Description of the task —
Write the records below out again exactly as given, with no images.
★ ★ ★ ★
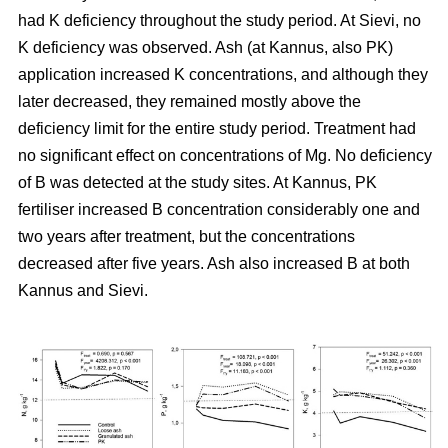
had K deficiency throughout the study period. At Sievi, no
K deficiency was observed. Ash (at Kannus, also PK)
application increased K concentrations, and although they
later decreased, they remained mostly above the
deficiency limit for the entire study period. Treatment had
no significant effect on concentrations of Mg. No deficiency
of B was detected at the study sites. At Kannus, PK
fertiliser increased B concentration considerably one and
two years after treatment, but the concentrations
decreased after five years. Ash also increased B at both
Kannus and Sievi.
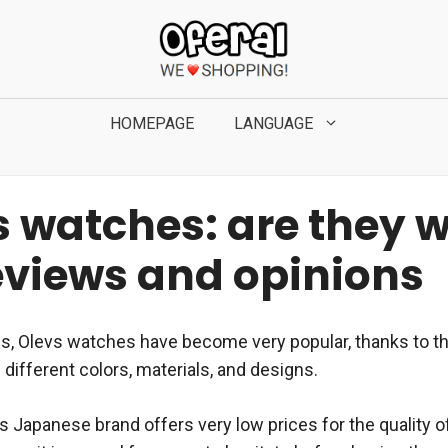
HOMEPAGE
LANGUAGE
s watches: are they 
Reviews and opinions
es, Olevs watches have become very popular, thanks to th
of different colors, materials, and designs.
his Japanese brand offers very low prices for the quality o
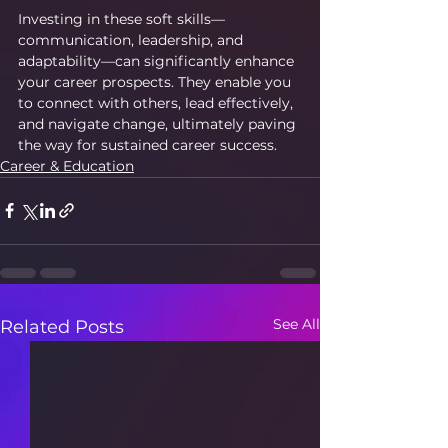
Investing in these soft skills—
communication, leadership, and 
adaptability—can significantly enhance 
your career prospects. They enable you 
to connect with others, lead effectively, 
and navigate change, ultimately paving 
the way for sustained career success.
Career & Education
See All
Related Posts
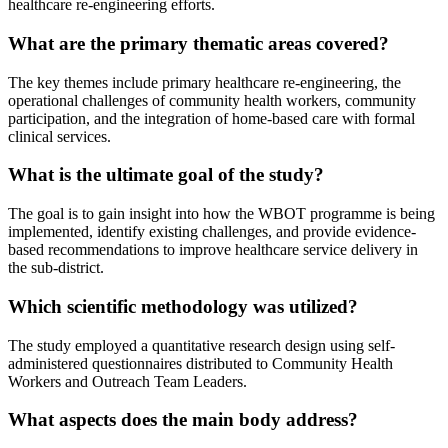
healthcare re-engineering efforts.
What are the primary thematic areas covered?
The key themes include primary healthcare re-engineering, the
operational challenges of community health workers, community
participation, and the integration of home-based care with formal
clinical services.
What is the ultimate goal of the study?
The goal is to gain insight into how the WBOT programme is being
implemented, identify existing challenges, and provide evidence-
based recommendations to improve healthcare service delivery in
the sub-district.
Which scientific methodology was utilized?
The study employed a quantitative research design using self-
administered questionnaires distributed to Community Health
Workers and Outreach Team Leaders.
What aspects does the main body address?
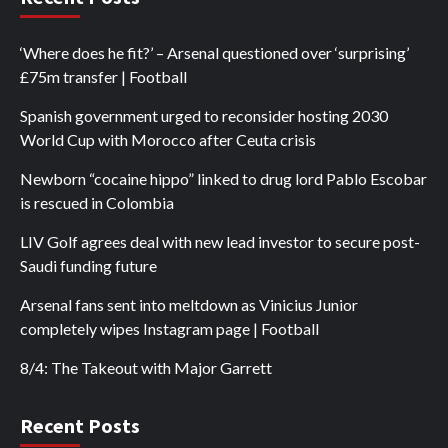
‘Where does he fit?’ – Arsenal questioned over ‘surprising’
£75m transfer | Football
Spanish government urged to reconsider hosting 2030
World Cup with Morocco after Ceuta crisis
Newborn “cocaine hippo” linked to drug lord Pablo Escobar
is rescued in Colombia
LIV Golf agrees deal with new lead investor to secure post-
Saudi funding future
Arsenal fans sent into meltdown as Vinicius Junior
completely wipes Instagram page | Football
8/4: The Takeout with Major Garrett
Recent Posts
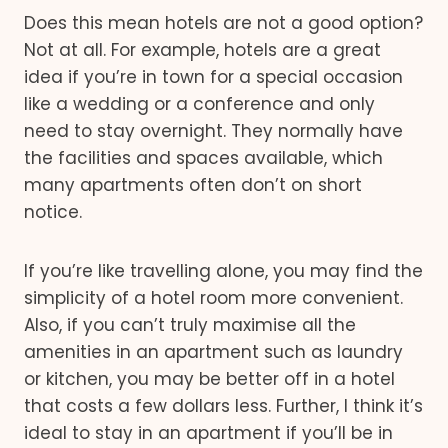
Does this mean hotels are not a good option?
Not at all. For example, hotels are a great
idea if you’re in town for a special occasion
like a wedding or a conference and only
need to stay overnight. They normally have
the facilities and spaces available, which
many apartments often don’t on short
notice.
If you’re like travelling alone, you may find the
simplicity of a hotel room more convenient.
Also, if you can’t truly maximise all the
amenities in an apartment such as laundry
or kitchen, you may be better off in a hotel
that costs a few dollars less. Further, I think it’s
ideal to stay in an apartment if you’ll be in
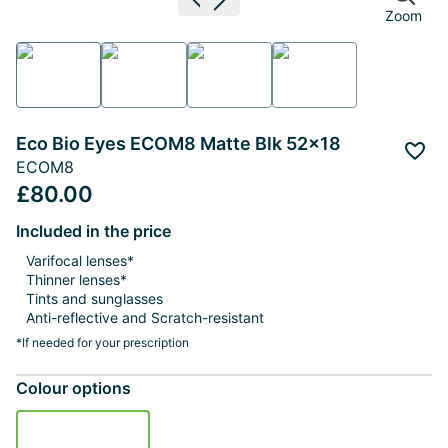
Previous image
Next image
Zoom
Eco Bio Eyes ECOM8 Matte Blk 52x18
Add 
ECOM8
£80.00
Included in the price
Varifocal lenses*
Thinner lenses*
Tints and sunglasses
Anti-reflective and Scratch-resistant
*If needed for your prescription
Colour options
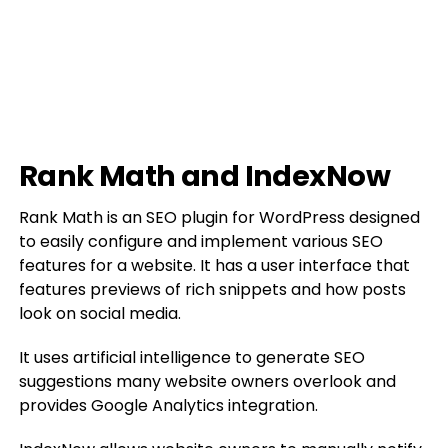
Rank Math and IndexNow
Rank Math is an SEO plugin for WordPress designed
to easily configure and implement various SEO
features for a website. It has a user interface that
features previews of rich snippets and how posts
look on social media.
It uses artificial intelligence to generate SEO
suggestions many website owners overlook and
provides Google Analytics integration.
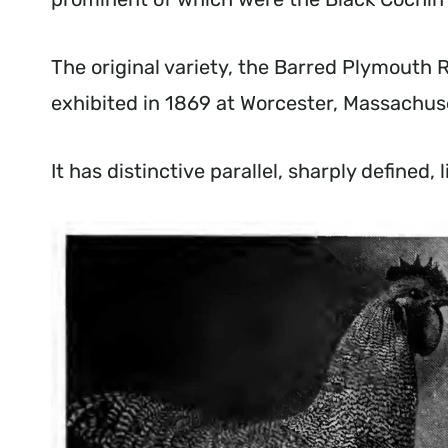
The original variety, the Barred Plymouth 
exhibited in 1869 at Worcester, Massachu
It has distinctive parallel, sharply defined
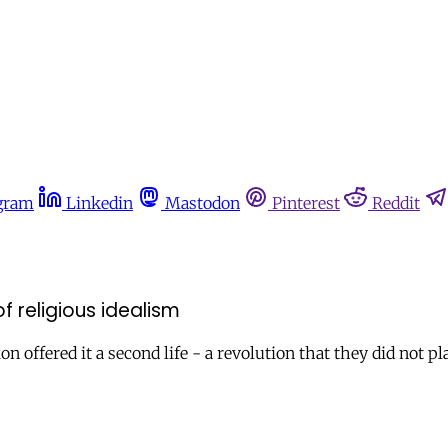
gram
Linkedin
Mastodon
Pinterest
Reddit
of religious idealism
 offered it a second life - a revolution that they did not pla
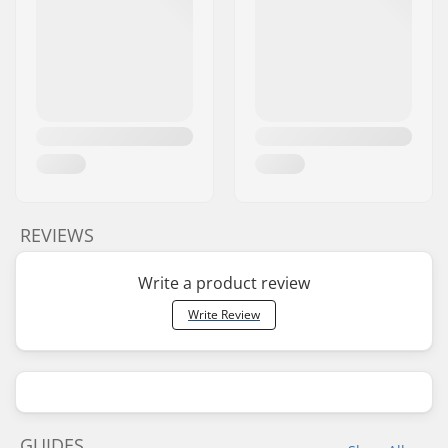
REVIEWS
Write a product review
Write Review
GUIDES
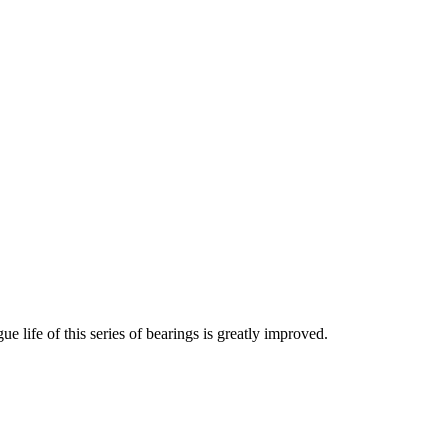
e life of this series of bearings is greatly improved.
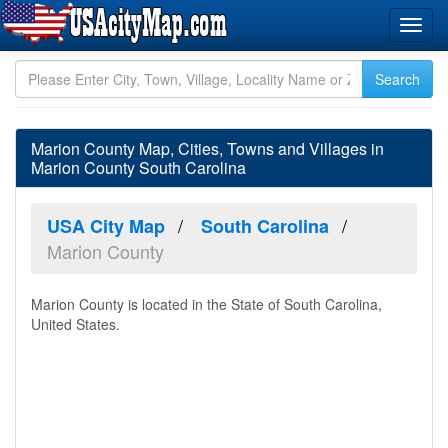
Marion County Map, Cities, Towns and Villages in
Marion County South Carolina
USA City Map
South Carolina
Marion County
Marion County is located in the State of South Carolina,
United States.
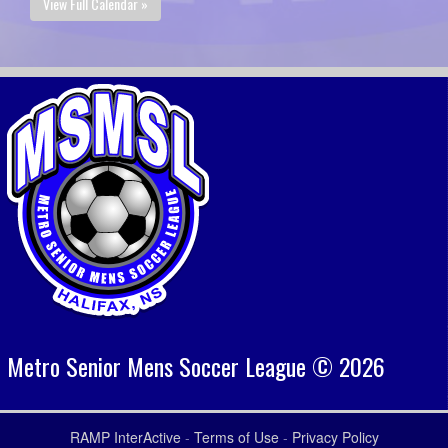
View Full Calendar »
Metro Senior Mens Soccer League © 2026
RAMP InterActive
-
Terms of Use
-
Privacy Policy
★ ★ ★ ★
Solution to the exercise —
had K deficiency throughout the study period. At Sievi, no
K deficiency was observed. Ash (at Kannus, also PK)
application increased K concentrations, and although they
later decreased, they remained mostly above the
deficiency limit for the entire study period. Treatment had
no significant effect on concentrations of Mg. No deficiency
of B was detected at the study sites. At Kannus, PK
fertiliser increased B concentration considerably one and
two years after treatment, but the concentrations
decreased after five years. Ash also increased B at both
Kannus and Sievi.
HOMEPAGE
LANGUAGE
s watches: are they 
Reviews and opinions
es, Olevs watches have become very popular, thanks to th
of different colors, materials, and designs.
his Japanese brand offers very low prices for the quality o
Investing in these soft skills—
communication, leadership, and 
adaptability—can significantly enhance 
your career prospects. They enable you 
to connect with others, lead effectively, 
and navigate change, ultimately paving 
the way for sustained career success.
Career & Education
See All
Related Posts
healthcare re-engineering efforts.
What are the primary thematic areas covered?
The key themes include primary healthcare re-engineering, the
operational challenges of community health workers, community
participation, and the integration of home-based care with formal
clinical services.
What is the ultimate goal of the study?
The goal is to gain insight into how the WBOT programme is being
implemented, identify existing challenges, and provide evidence-
based recommendations to improve healthcare service delivery in
the sub-district.
Which scientific methodology was utilized?
The study employed a quantitative research design using self-
administered questionnaires distributed to Community Health
Workers and Outreach Team Leaders.
What aspects does the main body address?
‘Where does he fit?’ – Arsenal questioned over ‘surprising’
£75m transfer | Football
Spanish government urged to reconsider hosting 2030
World Cup with Morocco after Ceuta crisis
Newborn “cocaine hippo” linked to drug lord Pablo Escobar
is rescued in Colombia
LIV Golf agrees deal with new lead investor to secure post-
Saudi funding future
Arsenal fans sent into meltdown as Vinicius Junior
completely wipes Instagram page | Football
8/4: The Takeout with Major Garrett
Recent Posts
Does this mean hotels are not a good option?
Not at all. For example, hotels are a great
idea if you’re in town for a special occasion
like a wedding or a conference and only
need to stay overnight. They normally have
the facilities and spaces available, which
many apartments often don’t on short
notice.
If you’re like travelling alone, you may find the
simplicity of a hotel room more convenient.
Also, if you can’t truly maximise all the
amenities in an apartment such as laundry
or kitchen, you may be better off in a hotel
that costs a few dollars less. Further, I think it’s
ideal to stay in an apartment if you’ll be in
Previous image
Next image
Zoom
Eco Bio Eyes ECOM8 Matte Blk 52x18
Add 
ECOM8
£80.00
Included in the price
Varifocal lenses*
Thinner lenses*
Tints and sunglasses
Anti-reflective and Scratch-resistant
*If needed for your prescription
Colour options
Rank Math and IndexNow
Rank Math is an SEO plugin for WordPress designed
to easily configure and implement various SEO
features for a website. It has a user interface that
features previews of rich snippets and how posts
look on social media.
It uses artificial intelligence to generate SEO
suggestions many website owners overlook and
provides Google Analytics integration.
The original variety, the Barred Plymouth 
exhibited in 1869 at Worcester, Massachu
It has distinctive parallel, sharply defined
gram
Linkedin
Mastodon
Pinterest
Reddit
of religious idealism
 offered it a second life - a revolution that they did not pla
REVIEWS
Write a product review
Write Review
GUIDES
e life of this series of bearings is greatly improved.
Marion County Map, Cities, Towns and Villages in
Marion County South Carolina
USA City Map
South Carolina
Marion County
Marion County is located in the State of South Carolina,
United States.
View Full Calendar »
Metro Senior Mens Soccer League © 2026
RAMP InterActive
-
Terms of Use
-
Privacy Policy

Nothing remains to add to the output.